● HOW TO COMPLETE THIS TASK
Copy exactly, and only, the lines from the line containing "Mask anything matching 'liver'. Return SVG." through the last line of the records below, both included, and leave out any pictures.

* * *

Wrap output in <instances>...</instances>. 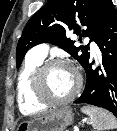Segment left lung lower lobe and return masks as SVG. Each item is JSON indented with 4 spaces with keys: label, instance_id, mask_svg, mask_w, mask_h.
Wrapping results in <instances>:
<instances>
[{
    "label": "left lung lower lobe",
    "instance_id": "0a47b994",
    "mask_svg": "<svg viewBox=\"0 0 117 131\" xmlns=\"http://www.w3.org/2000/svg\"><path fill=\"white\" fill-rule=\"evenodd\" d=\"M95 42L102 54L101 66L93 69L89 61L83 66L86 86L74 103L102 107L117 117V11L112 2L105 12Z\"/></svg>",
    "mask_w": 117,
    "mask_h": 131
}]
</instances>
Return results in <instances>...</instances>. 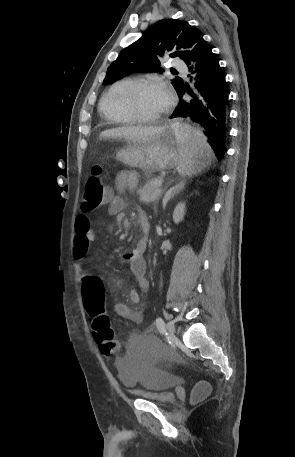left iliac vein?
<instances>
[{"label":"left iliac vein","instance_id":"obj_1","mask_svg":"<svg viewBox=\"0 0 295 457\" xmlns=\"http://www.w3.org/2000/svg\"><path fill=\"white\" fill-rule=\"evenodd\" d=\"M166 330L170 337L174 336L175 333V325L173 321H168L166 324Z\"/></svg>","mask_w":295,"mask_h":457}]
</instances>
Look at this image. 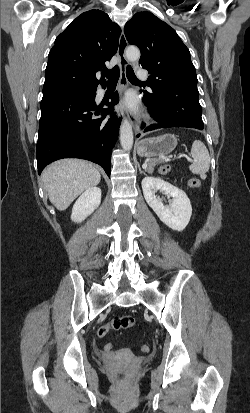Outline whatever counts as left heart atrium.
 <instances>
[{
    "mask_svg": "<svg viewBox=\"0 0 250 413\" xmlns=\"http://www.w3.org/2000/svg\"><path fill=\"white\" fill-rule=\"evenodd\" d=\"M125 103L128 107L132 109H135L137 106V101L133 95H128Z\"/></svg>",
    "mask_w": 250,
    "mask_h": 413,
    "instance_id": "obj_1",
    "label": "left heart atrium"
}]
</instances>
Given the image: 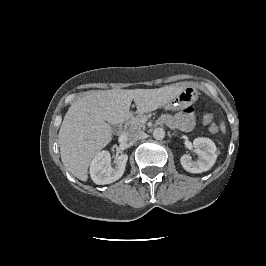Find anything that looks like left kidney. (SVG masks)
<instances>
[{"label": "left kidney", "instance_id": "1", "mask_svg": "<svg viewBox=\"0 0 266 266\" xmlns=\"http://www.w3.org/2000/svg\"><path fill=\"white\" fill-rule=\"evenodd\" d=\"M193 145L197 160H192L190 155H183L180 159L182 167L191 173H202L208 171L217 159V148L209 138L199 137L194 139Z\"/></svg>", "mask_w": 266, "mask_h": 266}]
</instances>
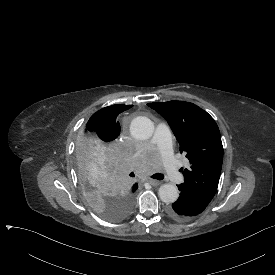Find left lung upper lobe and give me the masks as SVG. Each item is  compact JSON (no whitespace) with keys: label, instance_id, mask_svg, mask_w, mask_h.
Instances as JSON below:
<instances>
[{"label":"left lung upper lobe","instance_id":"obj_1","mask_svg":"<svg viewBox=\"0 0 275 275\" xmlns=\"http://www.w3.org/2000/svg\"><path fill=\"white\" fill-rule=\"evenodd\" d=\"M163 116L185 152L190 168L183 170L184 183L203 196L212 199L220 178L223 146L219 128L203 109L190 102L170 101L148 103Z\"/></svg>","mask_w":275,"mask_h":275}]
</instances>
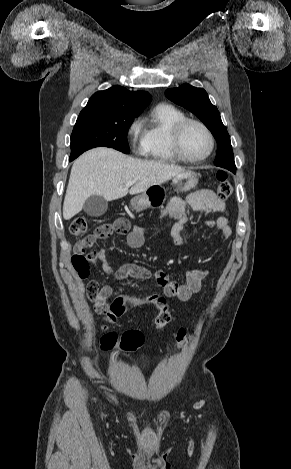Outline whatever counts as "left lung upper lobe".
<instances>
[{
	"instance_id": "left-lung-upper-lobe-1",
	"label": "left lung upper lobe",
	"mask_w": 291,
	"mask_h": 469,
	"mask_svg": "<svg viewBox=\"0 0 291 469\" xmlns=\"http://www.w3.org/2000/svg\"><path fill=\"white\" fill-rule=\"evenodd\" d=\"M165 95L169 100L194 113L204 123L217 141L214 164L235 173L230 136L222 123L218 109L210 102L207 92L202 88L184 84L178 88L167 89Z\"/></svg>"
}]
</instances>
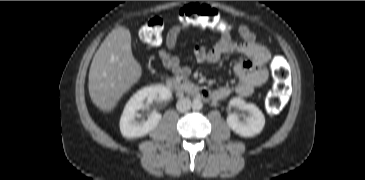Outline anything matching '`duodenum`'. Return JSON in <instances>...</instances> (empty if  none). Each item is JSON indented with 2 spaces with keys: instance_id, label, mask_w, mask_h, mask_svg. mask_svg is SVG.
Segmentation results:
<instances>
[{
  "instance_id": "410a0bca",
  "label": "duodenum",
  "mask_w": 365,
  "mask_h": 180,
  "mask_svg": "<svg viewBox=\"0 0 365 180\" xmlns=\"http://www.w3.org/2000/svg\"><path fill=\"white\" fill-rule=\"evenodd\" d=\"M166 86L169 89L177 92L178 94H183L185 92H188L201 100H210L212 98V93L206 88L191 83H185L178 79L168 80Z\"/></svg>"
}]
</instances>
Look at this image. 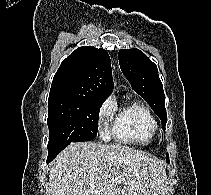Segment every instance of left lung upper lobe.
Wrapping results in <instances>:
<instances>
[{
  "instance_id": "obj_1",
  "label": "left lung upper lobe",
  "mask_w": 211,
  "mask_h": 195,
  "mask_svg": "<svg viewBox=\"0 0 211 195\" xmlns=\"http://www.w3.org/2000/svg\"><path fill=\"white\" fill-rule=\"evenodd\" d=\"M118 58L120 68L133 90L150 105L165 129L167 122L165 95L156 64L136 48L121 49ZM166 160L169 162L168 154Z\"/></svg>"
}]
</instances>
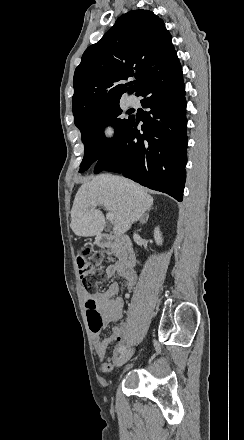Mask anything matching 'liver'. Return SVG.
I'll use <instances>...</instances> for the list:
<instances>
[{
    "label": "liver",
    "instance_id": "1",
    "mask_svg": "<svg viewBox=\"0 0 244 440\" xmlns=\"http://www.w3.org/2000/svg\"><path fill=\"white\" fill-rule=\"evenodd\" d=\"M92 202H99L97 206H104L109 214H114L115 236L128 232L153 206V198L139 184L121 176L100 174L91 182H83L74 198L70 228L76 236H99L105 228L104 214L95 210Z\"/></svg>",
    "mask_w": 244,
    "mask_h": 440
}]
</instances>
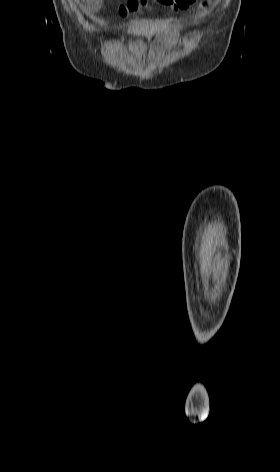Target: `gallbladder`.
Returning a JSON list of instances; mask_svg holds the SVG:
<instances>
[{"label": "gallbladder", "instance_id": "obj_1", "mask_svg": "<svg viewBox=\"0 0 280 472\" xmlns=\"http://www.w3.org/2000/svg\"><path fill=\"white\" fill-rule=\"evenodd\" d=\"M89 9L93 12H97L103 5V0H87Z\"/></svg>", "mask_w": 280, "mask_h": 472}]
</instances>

* * *

● WRITTEN ANSWER
Mask anything matching 'liver'. Return SVG.
I'll use <instances>...</instances> for the list:
<instances>
[{
    "label": "liver",
    "instance_id": "1",
    "mask_svg": "<svg viewBox=\"0 0 244 440\" xmlns=\"http://www.w3.org/2000/svg\"><path fill=\"white\" fill-rule=\"evenodd\" d=\"M92 202H99L97 206H104L109 214H114L115 236L128 232L153 206V198L139 184L121 176L100 174L91 182H83L74 198L70 228L76 236H99L105 228L104 214L95 210Z\"/></svg>",
    "mask_w": 244,
    "mask_h": 440
}]
</instances>
Target: `gallbladder`.
Returning a JSON list of instances; mask_svg holds the SVG:
<instances>
[{"label": "gallbladder", "instance_id": "obj_1", "mask_svg": "<svg viewBox=\"0 0 280 472\" xmlns=\"http://www.w3.org/2000/svg\"><path fill=\"white\" fill-rule=\"evenodd\" d=\"M89 9L93 12H97L103 5V0H87Z\"/></svg>", "mask_w": 280, "mask_h": 472}]
</instances>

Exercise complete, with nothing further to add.